Given records >>
▼
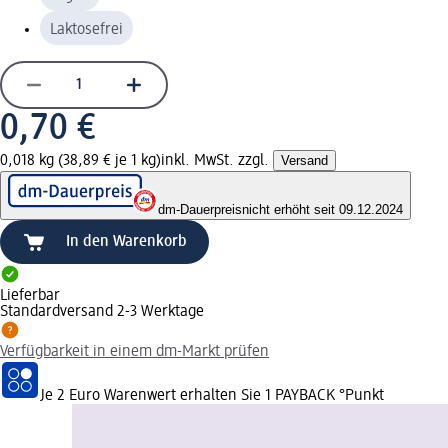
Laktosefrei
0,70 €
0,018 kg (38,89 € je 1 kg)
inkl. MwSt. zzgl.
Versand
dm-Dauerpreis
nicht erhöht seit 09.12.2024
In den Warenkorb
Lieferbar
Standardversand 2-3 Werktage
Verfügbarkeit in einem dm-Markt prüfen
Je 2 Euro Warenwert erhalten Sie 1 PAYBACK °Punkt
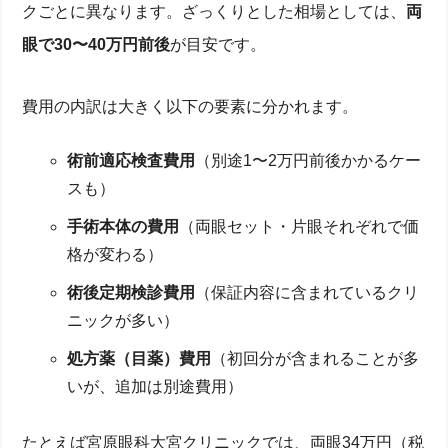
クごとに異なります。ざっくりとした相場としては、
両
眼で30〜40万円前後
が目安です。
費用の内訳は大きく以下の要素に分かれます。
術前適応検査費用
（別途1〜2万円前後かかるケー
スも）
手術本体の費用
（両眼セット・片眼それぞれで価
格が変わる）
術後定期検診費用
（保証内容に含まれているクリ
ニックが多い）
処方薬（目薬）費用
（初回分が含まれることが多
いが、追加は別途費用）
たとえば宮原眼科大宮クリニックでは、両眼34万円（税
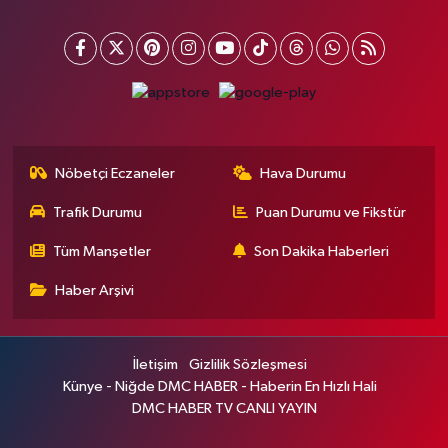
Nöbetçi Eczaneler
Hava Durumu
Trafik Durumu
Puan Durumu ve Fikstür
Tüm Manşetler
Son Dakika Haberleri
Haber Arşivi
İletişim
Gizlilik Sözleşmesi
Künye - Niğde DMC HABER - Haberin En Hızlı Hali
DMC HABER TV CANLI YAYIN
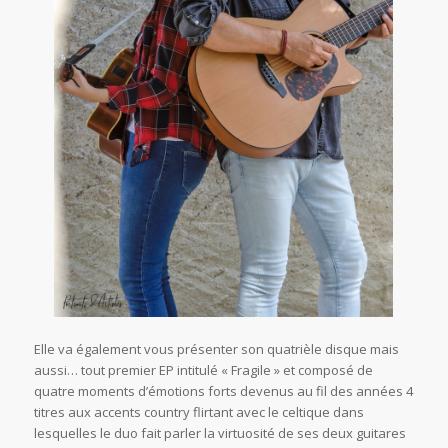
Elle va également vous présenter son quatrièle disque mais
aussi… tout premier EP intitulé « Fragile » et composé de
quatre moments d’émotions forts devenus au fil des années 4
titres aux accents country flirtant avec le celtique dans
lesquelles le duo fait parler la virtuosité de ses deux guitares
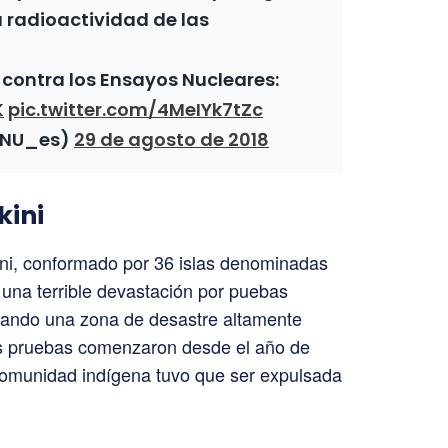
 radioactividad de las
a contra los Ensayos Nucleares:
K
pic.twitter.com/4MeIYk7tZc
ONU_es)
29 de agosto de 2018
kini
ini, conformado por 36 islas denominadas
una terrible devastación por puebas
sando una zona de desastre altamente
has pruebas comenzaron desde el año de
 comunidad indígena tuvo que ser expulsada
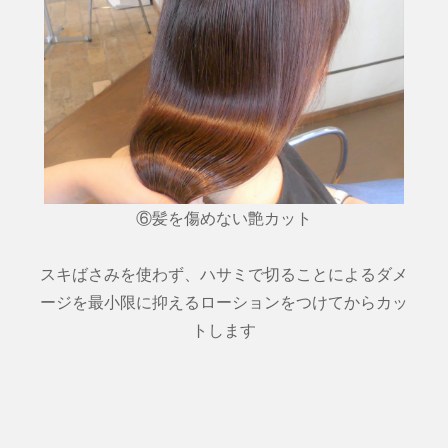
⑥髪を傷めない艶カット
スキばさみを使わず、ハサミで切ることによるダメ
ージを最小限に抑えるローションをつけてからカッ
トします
▲
Task goal >> In transcribing the material above, reproduce each line exactly and include none of the pictures.

Your solution >>
Laktosefrei
0,70 €
0,018 kg (38,89 € je 1 kg)
inkl. MwSt. zzgl.
Versand
dm-Dauerpreis
nicht erhöht seit 09.12.2024
In den Warenkorb
Lieferbar
Standardversand 2-3 Werktage
Verfügbarkeit in einem dm-Markt prüfen
Je 2 Euro Warenwert erhalten Sie 1 PAYBACK °Punkt
クごとに異なります。ざっくりとした相場としては、
両
眼で30〜40万円前後
が目安です。
費用の内訳は大きく以下の要素に分かれます。
術前適応検査費用
（別途1〜2万円前後かかるケー
スも）
手術本体の費用
（両眼セット・片眼それぞれで価
格が変わる）
術後定期検診費用
（保証内容に含まれているクリ
ニックが多い）
処方薬（目薬）費用
（初回分が含まれることが多
いが、追加は別途費用）
たとえば宮原眼科大宮クリニックでは、両眼34万円（税
Nöbetçi Eczaneler
Hava Durumu
Trafik Durumu
Puan Durumu ve Fikstür
Tüm Manşetler
Son Dakika Haberleri
Haber Arşivi
İletişim
Gizlilik Sözleşmesi
Künye - Niğde DMC HABER - Haberin En Hızlı Hali
DMC HABER TV CANLI YAYIN
Elle va également vous présenter son quatrièle disque mais
aussi… tout premier EP intitulé « Fragile » et composé de
quatre moments d’émotions forts devenus au fil des années 4
titres aux accents country flirtant avec le celtique dans
lesquelles le duo fait parler la virtuosité de ses deux guitares
 radioactividad de las
a contra los Ensayos Nucleares:
K
pic.twitter.com/4MeIYk7tZc
ONU_es)
29 de agosto de 2018
kini
ini, conformado por 36 islas denominadas
una terrible devastación por puebas
sando una zona de desastre altamente
has pruebas comenzaron desde el año de
 comunidad indígena tuvo que ser expulsada
⑥髪を傷めない艶カット
スキばさみを使わず、ハサミで切ることによるダメ
ージを最小限に抑えるローションをつけてからカッ
トします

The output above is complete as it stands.